Task directions: Exact copy, pictures excluded: write out every line below.

Input for this task:
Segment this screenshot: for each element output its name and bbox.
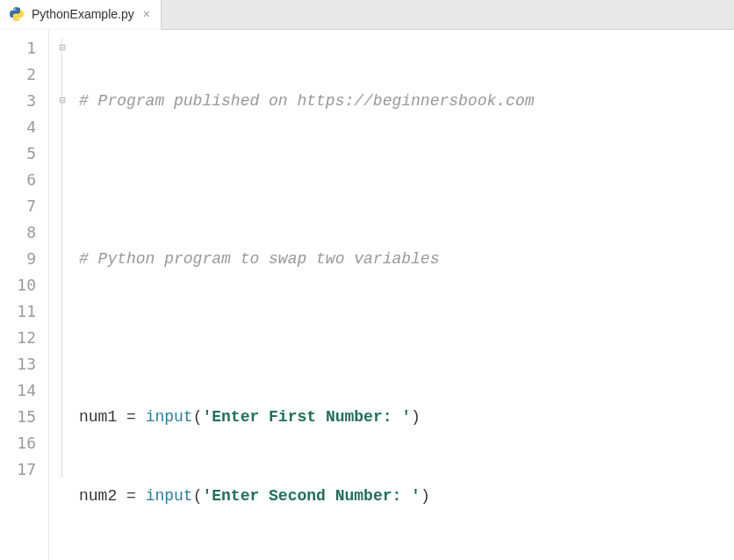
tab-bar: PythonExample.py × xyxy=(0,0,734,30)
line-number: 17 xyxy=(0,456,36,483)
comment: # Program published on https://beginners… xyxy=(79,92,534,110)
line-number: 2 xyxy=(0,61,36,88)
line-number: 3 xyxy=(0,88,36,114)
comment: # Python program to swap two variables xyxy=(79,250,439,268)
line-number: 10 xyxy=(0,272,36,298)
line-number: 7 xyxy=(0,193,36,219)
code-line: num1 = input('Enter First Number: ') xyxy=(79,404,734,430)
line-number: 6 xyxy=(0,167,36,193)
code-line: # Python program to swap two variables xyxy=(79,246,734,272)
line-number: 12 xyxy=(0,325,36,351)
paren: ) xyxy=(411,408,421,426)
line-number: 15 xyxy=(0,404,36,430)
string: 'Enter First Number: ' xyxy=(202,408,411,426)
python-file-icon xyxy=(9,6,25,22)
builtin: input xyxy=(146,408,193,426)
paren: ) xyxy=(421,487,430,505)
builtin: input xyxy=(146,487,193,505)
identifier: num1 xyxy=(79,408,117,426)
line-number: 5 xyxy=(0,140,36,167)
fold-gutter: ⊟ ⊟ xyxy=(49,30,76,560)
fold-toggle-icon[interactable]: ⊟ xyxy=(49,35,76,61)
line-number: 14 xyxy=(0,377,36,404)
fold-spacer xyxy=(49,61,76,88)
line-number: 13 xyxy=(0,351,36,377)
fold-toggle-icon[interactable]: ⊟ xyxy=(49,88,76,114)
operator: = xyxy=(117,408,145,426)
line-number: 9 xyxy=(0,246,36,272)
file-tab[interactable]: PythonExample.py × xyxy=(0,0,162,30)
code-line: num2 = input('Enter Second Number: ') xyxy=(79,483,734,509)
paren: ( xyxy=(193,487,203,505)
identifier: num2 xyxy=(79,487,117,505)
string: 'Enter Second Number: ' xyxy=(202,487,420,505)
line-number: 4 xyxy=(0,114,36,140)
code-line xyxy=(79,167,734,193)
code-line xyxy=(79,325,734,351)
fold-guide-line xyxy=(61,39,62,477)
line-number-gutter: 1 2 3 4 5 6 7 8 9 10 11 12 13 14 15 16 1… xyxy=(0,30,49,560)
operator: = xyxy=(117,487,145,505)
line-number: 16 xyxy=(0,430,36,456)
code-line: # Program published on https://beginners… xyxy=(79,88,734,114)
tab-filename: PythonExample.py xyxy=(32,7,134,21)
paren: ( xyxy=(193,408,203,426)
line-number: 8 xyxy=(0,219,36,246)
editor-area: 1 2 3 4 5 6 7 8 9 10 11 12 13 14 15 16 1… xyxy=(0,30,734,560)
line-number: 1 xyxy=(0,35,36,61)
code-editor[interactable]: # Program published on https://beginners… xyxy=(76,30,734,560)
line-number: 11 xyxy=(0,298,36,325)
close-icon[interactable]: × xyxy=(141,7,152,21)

Exercise answer:
Segment this screenshot: for each element output its name and bbox.
tab-bar: PythonExample.py × xyxy=(0,0,734,30)
line-number: 17 xyxy=(0,456,36,483)
comment: # Program published on https://beginners… xyxy=(79,92,534,110)
line-number: 2 xyxy=(0,61,36,88)
line-number: 3 xyxy=(0,88,36,114)
comment: # Python program to swap two variables xyxy=(79,250,439,268)
line-number: 10 xyxy=(0,272,36,298)
line-number: 7 xyxy=(0,193,36,219)
code-line: num1 = input('Enter First Number: ') xyxy=(79,404,734,430)
line-number: 6 xyxy=(0,167,36,193)
code-line: # Python program to swap two variables xyxy=(79,246,734,272)
line-number: 12 xyxy=(0,325,36,351)
paren: ) xyxy=(411,408,421,426)
line-number: 15 xyxy=(0,404,36,430)
string: 'Enter First Number: ' xyxy=(202,408,411,426)
python-file-icon xyxy=(9,6,25,22)
builtin: input xyxy=(146,408,193,426)
paren: ) xyxy=(421,487,430,505)
builtin: input xyxy=(146,487,193,505)
identifier: num1 xyxy=(79,408,117,426)
line-number: 5 xyxy=(0,140,36,167)
fold-gutter: ⊟ ⊟ xyxy=(49,30,76,560)
fold-toggle-icon[interactable]: ⊟ xyxy=(49,35,76,61)
line-number: 14 xyxy=(0,377,36,404)
fold-spacer xyxy=(49,61,76,88)
line-number: 13 xyxy=(0,351,36,377)
fold-toggle-icon[interactable]: ⊟ xyxy=(49,88,76,114)
operator: = xyxy=(117,408,145,426)
line-number: 9 xyxy=(0,246,36,272)
file-tab[interactable]: PythonExample.py × xyxy=(0,0,162,30)
code-line: num2 = input('Enter Second Number: ') xyxy=(79,483,734,509)
paren: ( xyxy=(193,487,203,505)
identifier: num2 xyxy=(79,487,117,505)
string: 'Enter Second Number: ' xyxy=(202,487,420,505)
line-number: 4 xyxy=(0,114,36,140)
code-line xyxy=(79,167,734,193)
code-line xyxy=(79,325,734,351)
fold-guide-line xyxy=(61,39,62,477)
line-number-gutter: 1 2 3 4 5 6 7 8 9 10 11 12 13 14 15 16 1… xyxy=(0,30,49,560)
operator: = xyxy=(117,487,145,505)
line-number: 16 xyxy=(0,430,36,456)
code-line: # Program published on https://beginners… xyxy=(79,88,734,114)
tab-filename: PythonExample.py xyxy=(32,7,134,21)
paren: ( xyxy=(193,408,203,426)
line-number: 8 xyxy=(0,219,36,246)
editor-area: 1 2 3 4 5 6 7 8 9 10 11 12 13 14 15 16 1… xyxy=(0,30,734,560)
line-number: 1 xyxy=(0,35,36,61)
code-editor[interactable]: # Program published on https://beginners… xyxy=(76,30,734,560)
line-number: 11 xyxy=(0,298,36,325)
close-icon[interactable]: × xyxy=(141,7,152,21)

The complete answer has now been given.